Reportedly this uses something on the order of a trillion CPU seconds per day - five billion iterations, each running across multiple CPU cores. That would require twelve million cores, at a minimum, or 62,500 dual 96-core Epyc Genoa servers. Call it 1500 racks stuffed full of the latest server equipment.
The results speak for themselves though: Everybody turns it off and goes straight to the chronological feed because it's full of crap.
Tech News
- ChatGPT has found a useful purpose: Hunting for security vulnerabilities in code libraries. (The Register)
I've mentioned before that ChatGPT is a pure language model, and doesn't actually understand anything. But computer programs are pure language - everything about them is defined in terms of language, with no outside knowledge required. This is exactly what ChatGPT can do, and it turns out that it does it pretty well.
Given the state of public code libraries it's like dynamiting fish in a barrel, but it actually reports on the specific problems rather than marking everything on NPM as SEO spam.
Even though it is.
- Europol is dumb. (The Register)
I swear I could hear my brain cells ditching work and getting drunk when I tried to read that article.
- Italy too. (Tech Crunch)
Dumb.
- The 2023 Chuwi Corebook X has the Four Essential Keys. (Liliputing)

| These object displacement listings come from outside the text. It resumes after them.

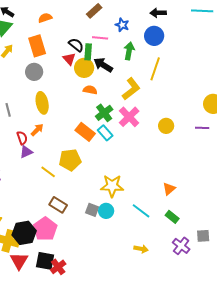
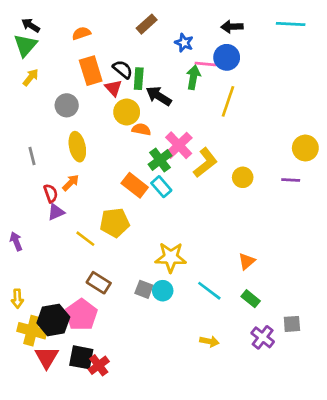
pink line: (100, 38) -> (205, 64), moved
orange rectangle: (37, 46) -> (91, 71), moved
yellow circle: (84, 68) -> (127, 112), moved
yellow L-shape: (131, 89) -> (205, 163), moved
pink cross: (129, 117) -> (179, 145), moved

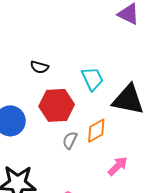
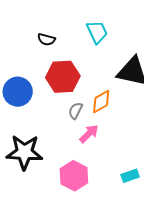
cyan trapezoid: (92, 79) -> (97, 32), moved
pink arrow: (118, 166) -> (89, 134), moved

And a 12th generation U-series CPU (that's last year's model, but last year's Corebook X had a 2020 CPU, so it's progress), a very nice 14" 2160x1440 screen, and up to 16GB of RAM though it's soldered in place and the 16GB model is out of stock.
I'm not sure I'd recommend anyone actually buying it, but if they can put the Four Essential Keys in place on a small notebook why do the major manufacturers have so much trouble with it?
- AMD's low-end A620 motherboards are here for less horribly expensive systems. (WCCFTech)
They still require more expensive DDR5 RAM, but that cost is going down - it's about 50% more than DDR4 now, rather than 100% - and it does offer better performance. Sometimes.
- The toy business is surprisingly complex when your CEO is a moron and your executives actively hate their customers. (The Verge)
Brain cells getting drunk again. It's about Hasbro, who have systematically destroyed their two money-makers, Money the Gathering and Dingbats & Deviants.
- AI ethicists - some of the most useless people on the face of the Earth - have fired back at that preposterous open letter demanding a six-month pause on AI research saying that yes, AI will kill us all, probably tomorrow if it can fit that into its busy schedule, but research must continue because otherwise the AI ethicists won't get paid. (Tech Crunch)
Microsoft to its credit recently fired all its AI ethicists.
Disclaimer: Microsoft is merely evil, not stupid.